Un agujero negro devorando una estrella

Astrónomos del Zwicky Transient Facility (ZTF) han observado cómo un agujero negro supermasivo devora una estrella cercana y libera poderosos chorros, en el punto del universo más lejano hasta ahora.

Astrónomos del Zwicky Transient Facility (ZTF) han observado cómo un agujero negro supermasivo devora una estrella cercana y libera poderosos chorros, en el punto del universo más lejano hasta ahora.

El descubrimiento, bautizado como AT2022cmc, se produjo mientras se examinaban los datos del ZTF con un nuevo método diseñado para alertar a los astrónomos de este tipo de sucesos raros casi en tiempo real.

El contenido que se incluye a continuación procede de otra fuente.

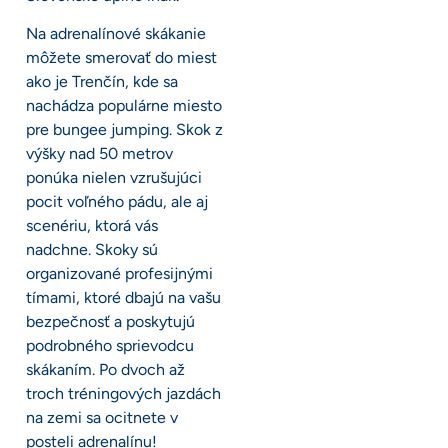
Na adrenalínové skákanie
môžete smerovať do miest
ako je Trenčín, kde sa
nachádza populárne miesto
pre bungee jumping. Skok z
výšky nad 50 metrov
ponúka nielen vzrušujúci
pocit voľného pádu, ale aj
scenériu, ktorá vás
nadchne. Skoky sú
organizované profesijnými
tímami, ktoré dbajú na vašu
bezpečnosť a poskytujú
podrobného sprievodcu
skákaním. Po dvoch až
troch tréningových jazdách
na zemi sa ocitnete v
posteli adrenalínu!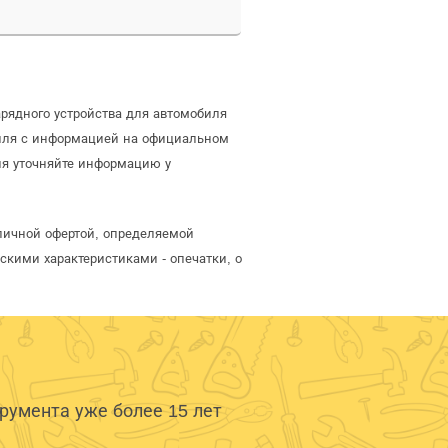
рядного устройства для автомобиля
биля с информацией на официальном
ля уточняйте информацию у
бличной офертой, определяемой
скими характеристиками - опечатки, о
умента уже более 15 лет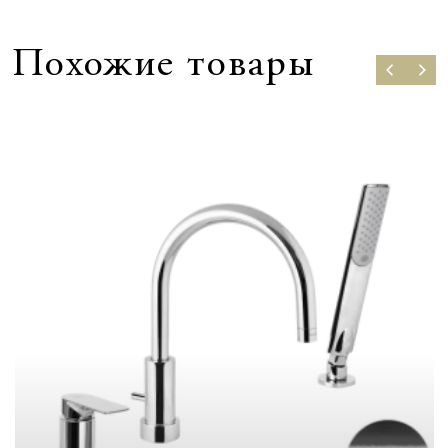
Похожие товары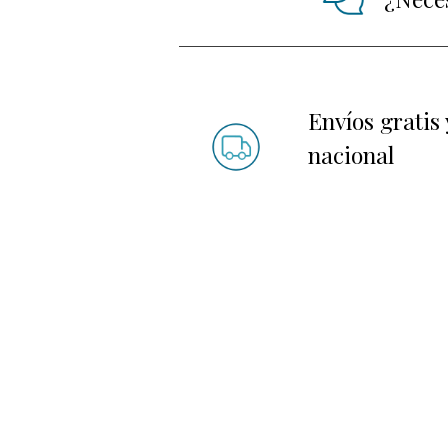
Envíos gratis 
nacional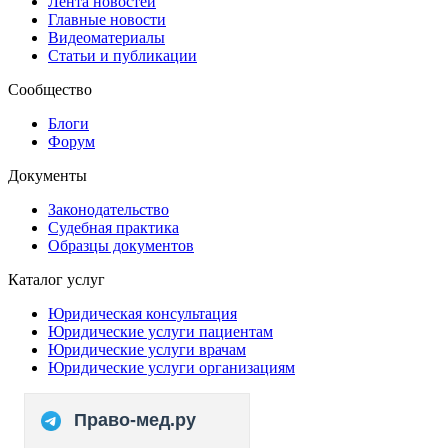
Лента новостей
Главные новости
Видеоматериалы
Статьи и публикации
Сообщество
Блоги
Форум
Документы
Законодательство
Судебная практика
Образцы документов
Каталог услуг
Юридическая консультация
Юридические услуги пациентам
Юридические услуги врачам
Юридические услуги организациям
Право-мед.ру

El ZTF, ubicado en San Diego (California), es actualmente uno de los mayores sondeos de transitorios que los astrónomos utilizan para estudiar el universo en constante cambio y constituye un tesoro de eventos raros, extraños e inusuales que a menudo los astrónomos descubren por casualidad.

AT2022cmc es un caso peculiar de lo que se conoce como evento de marea-disrupción o TDE. Los TDE se producen cuando una estrella que se aproxima a un agujero negro es violentamente desgarrada por las fuerzas de marea gravitatoria del agujero negro, de forma similar a como la Luna arrastra las mareas en la Tierra, pero con mayor fuerza. A continuación, los trozos de la estrella son capturados en un disco que gira rápidamente en torno al agujero negro. Finalmente, el agujero negro consume lo que queda de la estrella condenada en el disco.

En algunos casos extremadamente raros, como el de AT2022cmc, el agujero negro supermasivo lanza “chorros relativistas” -rayos de materia que viajan a una velocidad cercana a la de la luz- después de destruir una estrella.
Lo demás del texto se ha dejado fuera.